Infusion of albumin (5–25% solutions) or other plasma volume expanders (e.g., hetastarch) is often employed to draw water and electrolytes (i.e., edema fluid) osmotically from tissues into the circulation for delivery to the kidneys for excretion. With a reduced circulating blood volume, this is a logical way to increase circulating blood volume and renal perfusion. Because the osmotic effect of albumin and plasma expanders is transient because of their diffusion into tissues, the diuretic effect is limited and water tends to remain in the interstitial space. The same limitation applies to osmotic diuretics such as mannitol, which also diffuse through the capillary membrane.
Dopamine (Intropin) is a catecholamine that has the unique ability to interact with vascular D1-dopaminergic receptors in coronary, mesenteric, and renal vascular beds. By activating adenyl cyclase and raising intracellular concentrations of cyclic-AMP, D1-receptor stimulation leads to vasodilation.
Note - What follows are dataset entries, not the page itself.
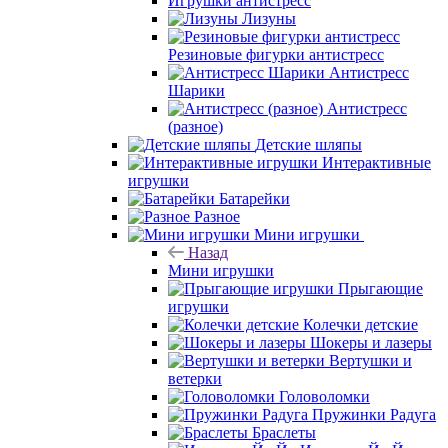
Игрушки антистресс
Лизуны
Резиновые фигурки антистресс
Антистресс
Шарики
Антистресс
(разное)
Детские шляпы
Интерактивные
игрушки
Батарейки
Разное
Мини игрушки
Назад
Мини игрушки
Прыгающие
игрушки
Колечки детские
Шокеры и лазеры
Вертушки и
ветерки
Головоломки
Пружинки Радуга
Браслеты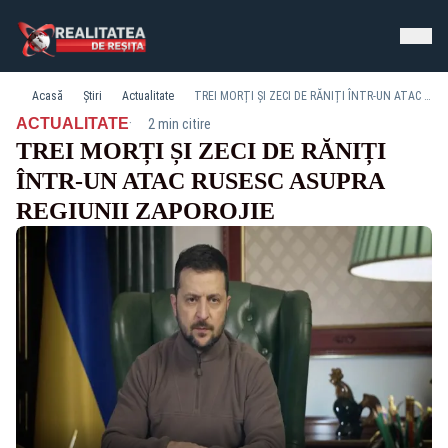
Acasă
Știri
Actualitate
TREI MORȚI ȘI ZECI DE RĂNIȚI ÎNTR-UN ATAC RUSESC ASUPRA REGIUNII ZAPOROJIE
·
ACTUALITATE
2 min citire
TREI MORȚI ȘI ZECI DE RĂNIȚI
ÎNTR-UN ATAC RUSESC ASUPRA
REGIUNII ZAPOROJIE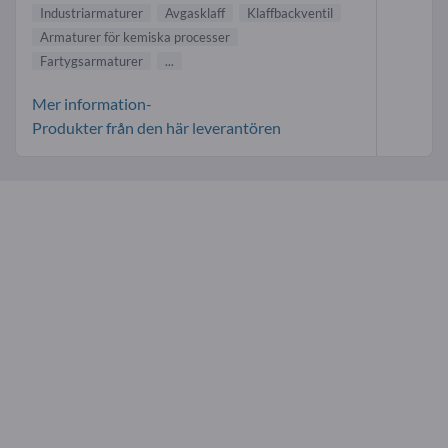
Industriarmaturer
Avgasklaff
Klaffbackventil
Armaturer för kemiska processer
Fartygsarmaturer
...
Mer information-
Produkter från den här leverantören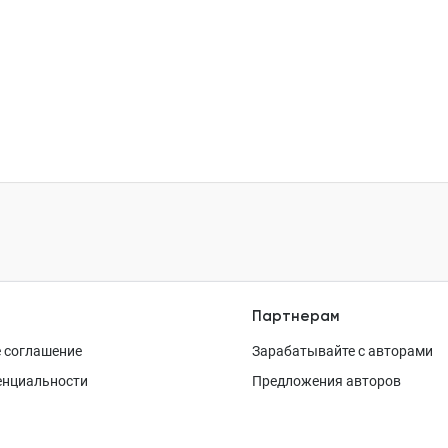
Партнерам
 соглашение
Зарабатывайте с авторами
енциальности
Предложения авторов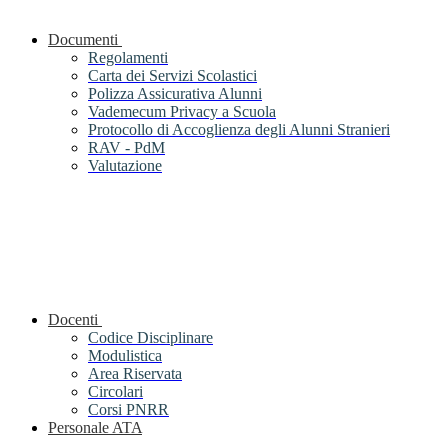
Documenti
Regolamenti
Carta dei Servizi Scolastici
Polizza Assicurativa Alunni
Vademecum Privacy a Scuola
Protocollo di Accoglienza degli Alunni Stranieri
RAV - PdM
Valutazione
Docenti
Codice Disciplinare
Modulistica
Area Riservata
Circolari
Corsi PNRR
Personale ATA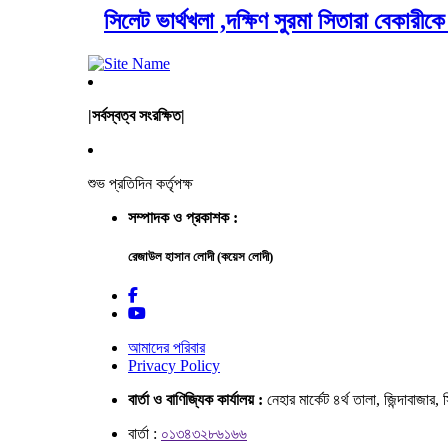
সিলেট ভার্থখলা ,দক্ষিণ সুরমা সিতারা বেকার
|সর্বস্বত্ব সংরক্ষিত|
শুভ প্রতিদিন কর্তৃপক্ষ
সম্পাদক ও প্রকাশক :
রেজাউল হাসান লোদী (কয়েস লোদী)
আমাদের পরিবার
Privacy Policy
বার্তা ও বাণিজ্যিক কার্যালয় :
নেহার মার্কেট ৪র্থ তালা, জিন্দাবাজার
বার্তা :
০১৩৪৩২৮৬১৬৬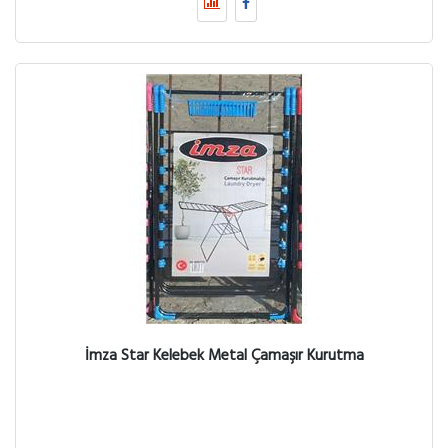
İmza Star Kelebek Metal Çamaşır Kurutma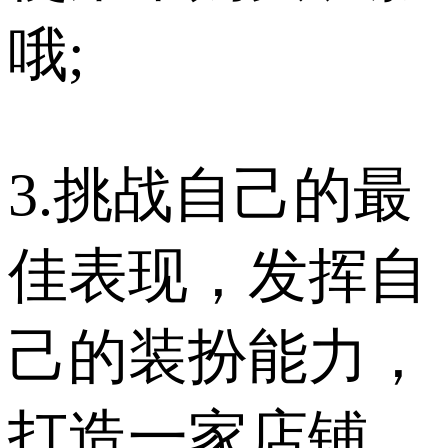
哦;
3.挑战自己的最
佳表现，发挥自
己的装扮能力，
打造一家店铺。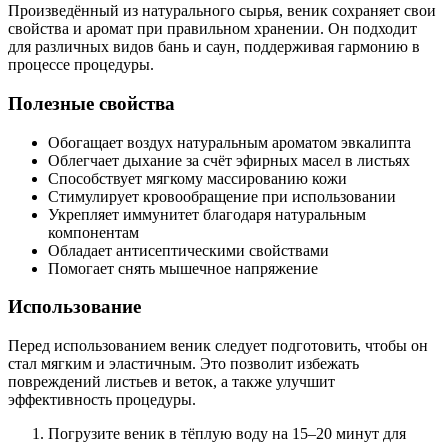
Произведённый из натурального сырья, веник сохраняет свои
свойства и аромат при правильном хранении. Он подходит
для различных видов бань и саун, поддерживая гармонию в
процессе процедуры.
Полезные свойства
Обогащает воздух натуральным ароматом эвкалипта
Облегчает дыхание за счёт эфирных масел в листьях
Способствует мягкому массированию кожи
Стимулирует кровообращение при использовании
Укрепляет иммунитет благодаря натуральным
компонентам
Обладает антисептическими свойствами
Помогает снять мышечное напряжение
Использование
Перед использованием веник следует подготовить, чтобы он
стал мягким и эластичным. Это позволит избежать
повреждений листьев и веток, а также улучшит
эффективность процедуры.
Погрузите веник в тёплую воду на 15–20 минут для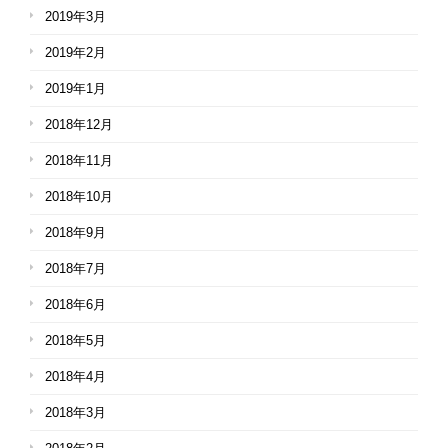
2019年3月
2019年2月
2019年1月
2018年12月
2018年11月
2018年10月
2018年9月
2018年7月
2018年6月
2018年5月
2018年4月
2018年3月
Infusion of low doses of dopamine (1–3 µg/kg-1/min-1) causes an increase in glomerular filtration rate, renal blood flow, and na + excretion. As a catecholamine and a precursor in the metabolic synthesis of norepinephrine and epinephrine, dopamine has inotropic and chronotropic effects on the heart. The inotropic effect is mediated by beta1-adrenergic receptors and usually requires infusion rates higher than those able to produce enhanced renal perfusion and diuresis. Infusion rates greater than 8–10 µg/kg -1/min-1 lead to vasoconstriction produced by dopamine activation of alpha1-adrenergic receptors in vascular smooth muscle.